[Saved entries]
◇ ◇ ◇ ◇

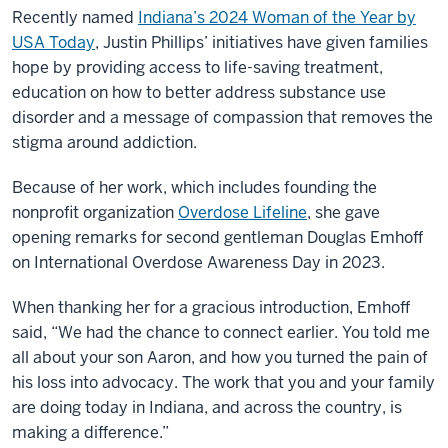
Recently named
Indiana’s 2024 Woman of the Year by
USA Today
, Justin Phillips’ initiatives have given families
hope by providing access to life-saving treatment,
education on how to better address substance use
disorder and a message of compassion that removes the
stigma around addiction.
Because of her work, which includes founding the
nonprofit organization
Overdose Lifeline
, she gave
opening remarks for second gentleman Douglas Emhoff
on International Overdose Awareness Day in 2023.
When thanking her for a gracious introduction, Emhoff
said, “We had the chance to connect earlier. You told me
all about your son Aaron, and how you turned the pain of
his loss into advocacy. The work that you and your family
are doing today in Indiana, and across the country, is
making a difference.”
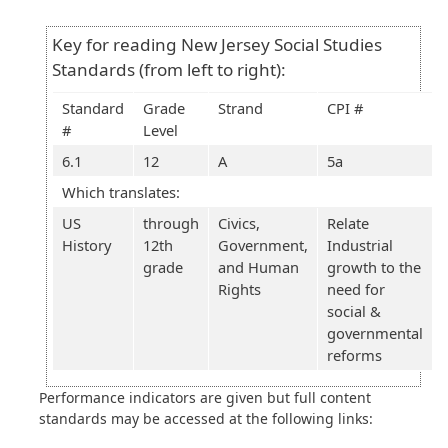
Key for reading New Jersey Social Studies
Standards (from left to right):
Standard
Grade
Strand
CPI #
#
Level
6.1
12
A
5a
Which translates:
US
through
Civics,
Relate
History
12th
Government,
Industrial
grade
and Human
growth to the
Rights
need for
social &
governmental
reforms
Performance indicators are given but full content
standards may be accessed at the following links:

◇ ◇ ◇ ◇

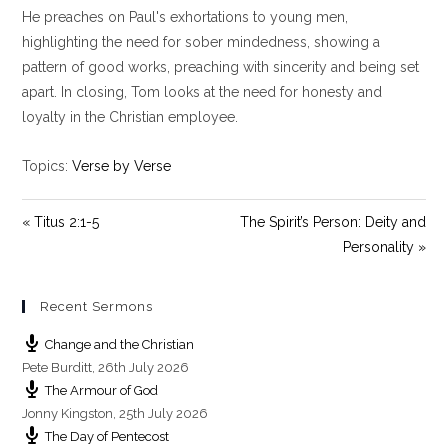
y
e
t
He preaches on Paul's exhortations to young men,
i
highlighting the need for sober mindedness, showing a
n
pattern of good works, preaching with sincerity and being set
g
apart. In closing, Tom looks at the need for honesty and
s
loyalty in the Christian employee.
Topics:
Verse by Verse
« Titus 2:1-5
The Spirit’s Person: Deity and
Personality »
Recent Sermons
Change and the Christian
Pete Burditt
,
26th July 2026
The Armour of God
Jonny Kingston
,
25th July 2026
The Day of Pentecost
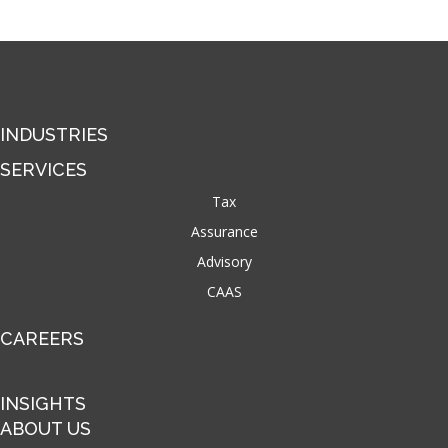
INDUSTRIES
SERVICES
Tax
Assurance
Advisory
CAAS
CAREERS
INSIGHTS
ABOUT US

◇ ◇ ◇ ◇

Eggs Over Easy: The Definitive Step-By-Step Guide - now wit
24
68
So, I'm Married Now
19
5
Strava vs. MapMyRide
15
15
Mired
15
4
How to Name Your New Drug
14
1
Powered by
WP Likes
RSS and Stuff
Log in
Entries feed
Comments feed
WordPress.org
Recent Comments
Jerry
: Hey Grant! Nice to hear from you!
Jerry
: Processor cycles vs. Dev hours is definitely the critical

◇ ◇ ◇ ◇

■ EXERCISE BRIEF ■
Write back the stretch of lines above that begins with the line holding "on International Overdose" and ends with the line holding "standards may be", both included, exactly as written. Pictures stay out.

■ OUTPUT FOR THIS EXERCISE ■
on International Overdose Awareness Day in 2023.
When thanking her for a gracious introduction, Emhoff
said, “We had the chance to connect earlier. You told me
all about your son Aaron, and how you turned the pain of
his loss into advocacy. The work that you and your family
are doing today in Indiana, and across the country, is
making a difference.”
Key for reading New Jersey Social Studies
Standards (from left to right):
Standard
Grade
Strand
CPI #
#
Level
6.1
12
A
5a
Which translates:
US
through
Civics,
Relate
History
12th
Government,
Industrial
grade
and Human
growth to the
Rights
need for
social &
governmental
reforms
Performance indicators are given but full content
standards may be accessed at the following links:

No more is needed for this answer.